La polizia penitenziaria non deve essere subordinata gerarchicamente al direttore del carcere. E lo stesso comandante di istituto non deve avere un rapporto di subordinazione gerarchica con il direttore. E’ la sostanza dei decreti legislativi correttivi del riordino dei ruoli e delle carriere del personale delle Forze di polizia e delle Forze armate proposti dal Dipartimento dell’Amministrazione penitenziaria al Ministro della Giustizia e alle organizzazioni sindacali rappresentative del corpo di Polizia Penitenziaria.

C’è preoccupazione per la prossima riorganizzazione delle competenze che toglierebbe poteri al direttore di carcere per trasferirli al comandante di Polizia penitenziaria. A sottolinearlo è anche Samuele Ciambriello, garante campano dei detenuti. “Pur nel rispetto delle legittime aspirazioni a miglioramenti economici e di carriera degli appartenenti al Corpo di polizia penitenziaria  – spiega – è un tentativo complessivo per creare una pericolosa alterazione degli equilibri gestionali, senza, di contro, lasciarne intravedere i vantaggi. Come Garante campano dei detenuti mi lasciano sbalordito queste inquietanti rivoluzioni interne agli Istituti penitenziari, chiaro ritorno a un’idea di carcere chiuso gestito solo dalla polizia, e dove privazioni e sofferenze fisiche sarebbero gli strumenti per favorire il pentimento e la rieducazione del reo. Basta con il torcicollo nelle riforme della Giustizia e nella organizzazione interna delle carceri che rischia di violare i dettami Costituzionali. Spero che il Ministro della Giustizia ed il Governo siano disponibili a modifiche.”
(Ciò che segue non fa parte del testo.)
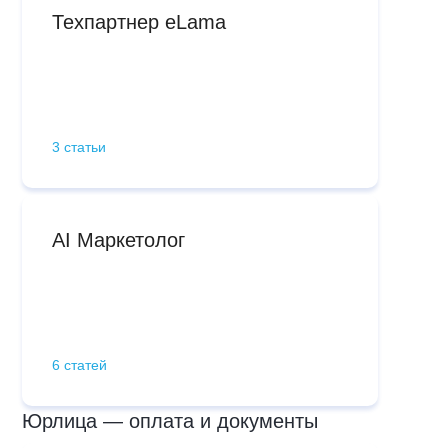
Техпартнер eLama
3 статьи
AI Маркетолог
6 статей
Юрлица — оплата и документы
La lettura delle misure correttive proposte suscita forti perplessità nelle Associazioni che operano nelle carceri, se non serie preoccupazioni per il complessivo equilibrio, e quindi tenuta, del sistema penitenziario, con riferimento alle previsioni relative alla carriera dei funzionari. Il Garante Ciambriello rispetto a questo nuovo modello securitario per le carceri lancia un allarme e sottolinea: “Il ruolo strategico che riveste il governo del personale, specialmente in una amministrazione, come quella penitenziaria, tendenzialmente chiusa e con una spiccata impostazione gerarchica, tanto che solo la diversificazione dei livelli di esercizio del potere gestionale su di esso può contribuire a ridurre il rischio di abusi esercitabili nei confronti dei detenuti, ma anche degli stessi appartenenti al Corpo, laddove vi fosse un unico esclusivo riferimento. Insomma si ritorna ad un modello di pura custodia, vigilare per redimere, altro che incentivare la speranza, promuovere la risocializzazione e il reinserimento dei detenuti”.